Welsh hastens to point out he is not comparing his team with the current gridiron athletes running plays on the adjacent field. "We just need more of football’s traditional death-fight style," he says. "We have lost two games we really should have won. With both Allentown (a 2-1 loss) and Nottingham (1-0), we let our aggression just drain away and just stood there defensively taking shots."
Enhancing this unified team aggression, along with improving the split-second mental decisions, are elements in which coach Welsh already sees improvement. He predicts his 20th West Windsor Plainsboro varsity team will finish with a remarkably strong showing. "They have what it takes, and now they are starting to bring it onto the field," he says optimistically.
A local boy with "solid Trenton roots," Brian Welsh has devoted his entire adult life to mentoring area students. Graduating from Steinert High School in 1976, Welsh played left back all four years at Rider College. Immediately upon graduation, he joined the West Windsor-Plainsboro staff, coaching two JV then 20 varsity teams.
During class hours, students find him teaching social studies and an elective on Law and Politics, a course opted by five of his players. Not far down the hall, Welsh’s wife, Beth teaches a course in human behavior. His two daughters play soccer, but his eighth grade son, Ryan, has chosen the gridiron for his autumn sport. "Oh well," laughs his father, "football offers 42 scholarships around the state, soccer only has eight. Let’s keep a good thought."

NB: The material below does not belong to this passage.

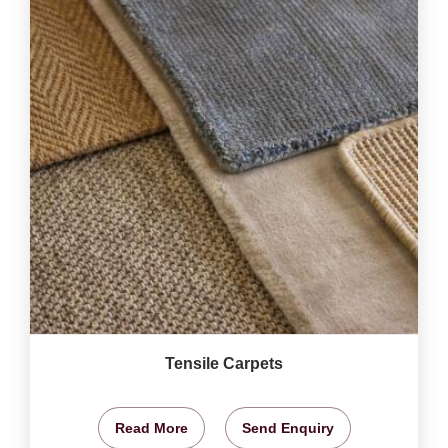
Tensile Carpets
Read More
Send Enquiry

Through all these years of coaching, teaching and caring, Welsh does find himself distressed by the fruit of our area’s excessive supervision. "Go to West Windsor Park — right now, 4:30 p.m., when school is out," he challenged me. "You won’t find a kid there. Everyone boasts of our towns’ marvelous feeder system for soccer. But there’s no free play. As a result, the kids lack all internal motivation. Coaches and parents end up supplying strictly external motivation."
I went as Welsh bade me. The park stood like a jilted bride. The immaculately groomed fields were barren of leaves, stray twigs, or players of any sort.